Indexes and Query Performance

After this lesson, you will be able to: Reason about B-tree indexes: when to add one, when not to, covering indexes, and the write-cost trade-off.

Indexes are how databases stay fast at scale. The #1 reason a query is slow is a missing or unused index. This lesson teaches the mental model.

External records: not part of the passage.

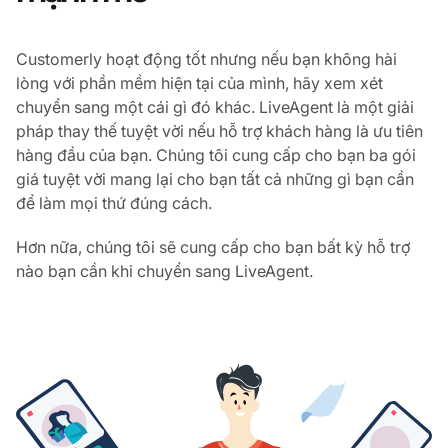
Customerly hoạt động tốt nhưng nếu bạn không hài
lòng với phần mềm hiện tại của mình, hãy xem xét
chuyển sang một cái gì đó khác. LiveAgent là một giải
pháp thay thế tuyệt vời nếu hỗ trợ khách hàng là ưu tiên
hàng đầu của bạn. Chúng tôi cung cấp cho bạn ba gói
giá tuyệt vời mang lại cho bạn tất cả những gì bạn cần
để làm mọi thứ đúng cách.
Hơn nữa, chúng tôi sẽ cung cấp cho bạn bất kỳ hỗ trợ
nào bạn cần khi chuyển sang LiveAgent.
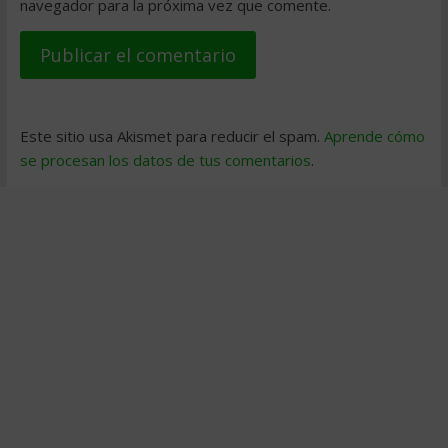
navegador para la próxima vez que comente.
Este sitio usa Akismet para reducir el spam.
Aprende cómo
se procesan los datos de tus comentarios
.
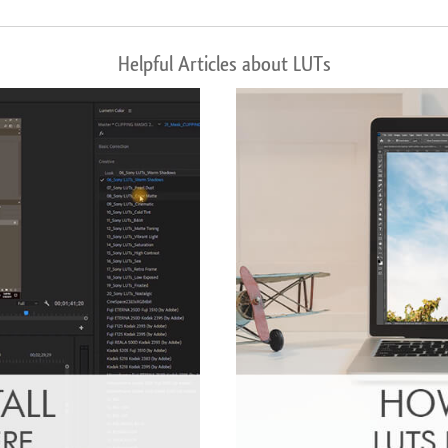
Helpful Articles about LUTs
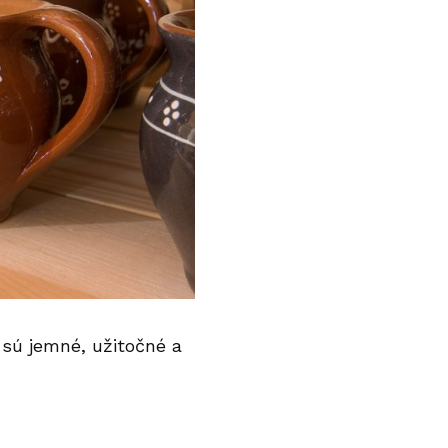
 sú jemné, užitočné a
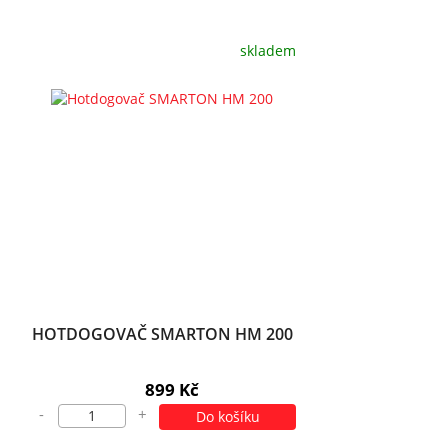
skladem
HOTDOGOVAČ SMARTON HM 200
899 Kč
-
+
Do košíku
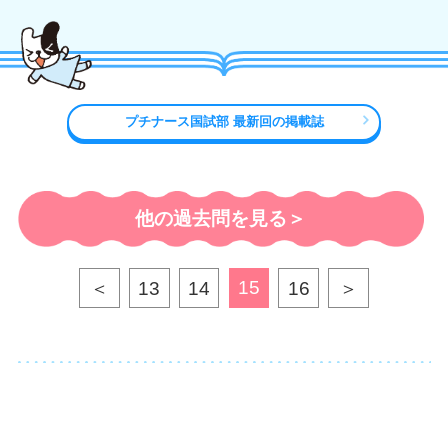
プチナース国試部 最新回の掲載誌
他の過去問を見る＞
15
＜
13
14
16
＞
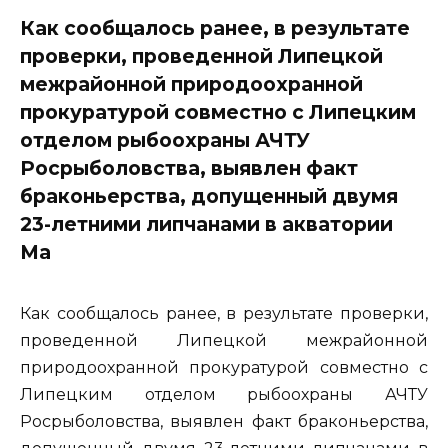
Как сообщалось ранее, в результате
проверки, проведенной Липецкой
межрайонной природоохранной
прокуратурой совместно с Липецким
отделом рыбоохраны АЧТУ
Росрыболовства, выявлен факт
браконьерства, допущенный двумя
23-летними липчанами в акватории
Ма
Как сообщалось ранее, в результате проверки,
проведенной Липецкой межрайонной
природоохранной прокуратурой совместно с
Липецким отделом рыбоохраны АЧТУ
Росрыболовства, выявлен факт браконьерства,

Prerequisites:Window Functions

What an index is

A separate sorted data structure (usually B-tree) that lets the DB find rows in O(log n) instead of scanning every row. Like the index of a book: instead of reading every page to find a topic, jump to the page number. The O(log n) lookup is binary search: because a B-tree keeps keys sorted, the database can halve the search space at every node, the same algorithm covered in the Computer Science Fundamentals > Algorithms binary search lesson. Default index type in Postgres is B-tree. Others exist (GIN, GiST, BRIN, Hash) for specific use cases.

Create + use indexes

Standard CREATE INDEX syntax.

tsx
-- Single-column index
CREATE INDEX idx_posts_user_id ON posts(user_id);
-- Composite index, order matters!
CREATE INDEX idx_posts_user_published ON posts(user_id, published);
-- Unique index (constraint + speed)
CREATE UNIQUE INDEX idx_users_email ON users(email);
-- Partial index (only some rows)
CREATE INDEX idx_posts_published ON posts(created_at) WHERE published = TRUE;
-- Drop
DROP INDEX idx_posts_user_id;
-- Concurrently, don't lock the table (use in prod)
CREATE INDEX CONCURRENTLY idx_users_name ON users(name);

Check if an index is used

EXPLAIN ANALYZE shows the query plan + timing.

sql
EXPLAIN ANALYZE
SELECT * FROM posts WHERE user_id = 42;
-- Output looks like:
-- Index Scan using idx_posts_user_id on posts (cost=0.29..8.31 rows=1 width=...) (actual time=0.012..0.014 rows=1 loops=1)
-- Index Cond: (user_id = 42)
-- Planning Time: 0.078 ms
-- Execution Time: 0.027 ms
-- If you see 'Seq Scan' on a big table where you expected Index Scan, your index isn't being used.
-- Reasons: column not indexed, OR query rewrites the column (WHERE LOWER(email) = ...).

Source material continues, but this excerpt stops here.